Aggressive behavior is to a large extent genetically determined. The evidence of that are experiments with laboratory animals, including their successful selection into high- and low-aggressive lines. However, the “aggression gene” as such will hardly be ever found. Nevertheless, the researchers have managed to find the genes that are connected with aggressive behavior. Thus, researchers of the Institute of Cytology and Genetics (Siberian Branch, Russian Academy of Sciences) and Novosibirsk Institute of Bioorganic Chemistry (Siberian Branch, Russian Academy of Sciences, Novosibirsk) have analyzed biochemical modifications taking place in the brain of mice after aggressive collisions and have found the genes responsible for that.
Male mice scuffled with each other every day: the stronger ones used to attack and assault, the weaker ones – used to run away or posed as the subordinated. As a result of recurring fights some males won victories all the time and gained “experience of victors” - they became even more aggressive. Others got into position of “ chronical victims” who are in the state of constant stress. Both types changed their behavior. However, as the researchers have demonstrated, biochemistry of brain changed as well. The researchers measured the content of basic neuromediators – i.e. the substances that transmit a signal from one nerve cell to another – in the brain of winner mice and victim mice, and the products of their chemical transformations. The researchers were most interested in the dopamine and serotonin neuromediators. It has turned out that the recurring aggression experience of the “winners” leads to activation of the neurons system that uses dopamine (i.e., the dopaminergic system). However, the recurring experience of defeats with the “victims” causes weakening the dopaminergic system work, but in return, it activates the system of neurons that use serotonin – the serotonergic system. Apparently, these two systems work in antiphase.

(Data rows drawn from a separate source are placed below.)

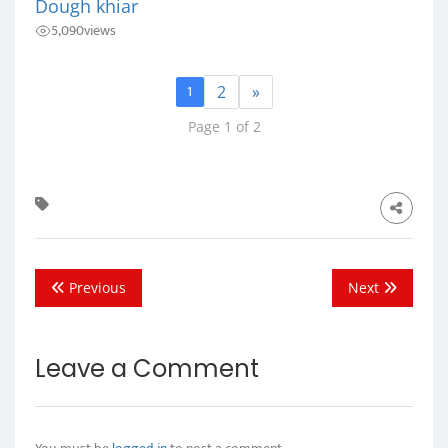
Dough khiar
5,090
views
1
2
»
Page 1 of 2
Previous
Next
Leave a Comment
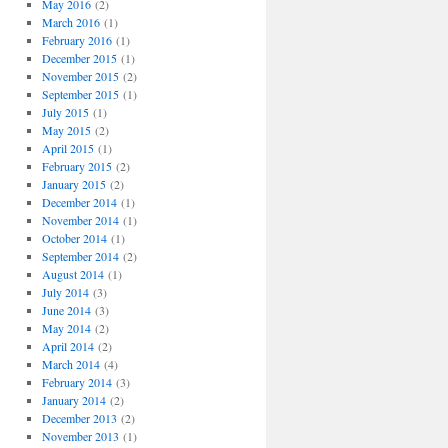
May 2016
(2)
March 2016
(1)
February 2016
(1)
December 2015
(1)
November 2015
(2)
September 2015
(1)
July 2015
(1)
May 2015
(2)
April 2015
(1)
February 2015
(2)
January 2015
(2)
December 2014
(1)
November 2014
(1)
October 2014
(1)
September 2014
(2)
August 2014
(1)
July 2014
(3)
June 2014
(3)
May 2014
(2)
April 2014
(2)
March 2014
(4)
February 2014
(3)
January 2014
(2)
December 2013
(2)
November 2013
(1)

At the next phase of investigation, the researchers faced the task of passing “from behavior to the gene”. Proceeding from biochemical results, the researchers worked with the genes that are connected with the dopaminergic and serotonergic systems of the brain. The difficulty is that neuromediators are not proteins. A gene contains information about protein synthesis. However, there exist multiple proteins that ensure the work of neuromediators, for example, enzymes participating in their transformations, and protein receptors on the membrane. The genes of these proteins constituted the subject of investigation. Namely, COMP gene that encodes enzyme of the dopamine and noradrenaline metabolism, TG gene that limits the rate of synthesis of these neuromediators, DAT gene that ceases the dopamine action on the cellular membrane, SERT gene that provides for transfer of serotonin and MAOA that causes its inactivation. The work of all these genes changed to the opposite with the winners and victims. The researchers made sure that formation of aggressive or submissive (subordinated) type of behavior causes realignment of work of several genes which leads to changes in activity of the neuromediator systems. Thus, the researchers have managed to find experimental approach that allows to establish connection between behavior to the gene. At least in terms of aggression. The research has been funded through grants from the Russian Foundation for Basic Research and INTAS.